Keeping an existing system operational while a replacement system is simultaneously designed, built, and launched is challenging for any engineering team. Stresses naturally build between the people focused on new versus old systems, and teams need to make difficult prioritization decisions. These difficulties can be compounded when the teams are separated organizationally—for example, an SRE team focused on maintaining and operating an existing system and a developer team working on the next-generation system.

Regular, open, and cooperative communication is vital throughout this entire cycle in order to maintain and preserve a good working relationship across teams. In this example, a gap in communication led to a breakdown in the working relationship between teams.

Decommission

It took some time to realize that the disconnectedness between the SRE and developer teams was insurmountable. Ultimately, the simplest solution was to remove the organizational barrier and give the developer team full control over prioritizing work on old and new systems. The systems were expected to overlap for 18–24 months before the old system was fully phased out.

Combining SRE and product development functions into a single team allowed upper management to be maximally responsive to their areas of accountability. Meanwhile, the team could decide how to balance operational needs and velocity. Although decommissioning two SRE teams was not a pleasant experience, doing so resolved the continual tension over where to invest engineering effort.

Despite the inevitable extra operational load on the developer team, realigning ownership of the old system with people who had greater knowledge of service internals provided the opportunity to more quickly address operational problems. This team also had more insight into potential causes of outages, which generally resulted in more effective troubleshooting and quicker issue resolution.
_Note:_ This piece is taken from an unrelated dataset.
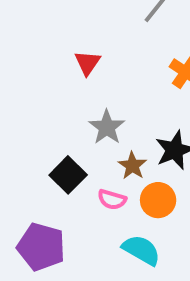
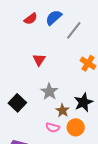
black square: (68, 175) -> (17, 103), moved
However, there were some unavoidable negative impacts while the developer team learned about the nuances of the operational work needed to support the service in a short amount of time. The SRE team’s final job was to make the transfer of this knowledge as smooth as possible, equipping the developer team to take on the work.

It is worth noting that if the working relationship were healthier—with teams working together effectively to solve problems—SRE would have handed production work back to the developer team for a short period of time. After the system was restabilized and hardened for expected growth needs, SRE would normally reassume responsibility of the system. SRE and development teams need to be willing to address issues head on and identify points of tension that need resetting. Part of SRE’s job is to help maintain production excellence in the face of changing business needs, and often this means engaging with developers to find solutions to challenging problems.

1 Google HR supports employees by finding new opportunities when such transitions occur.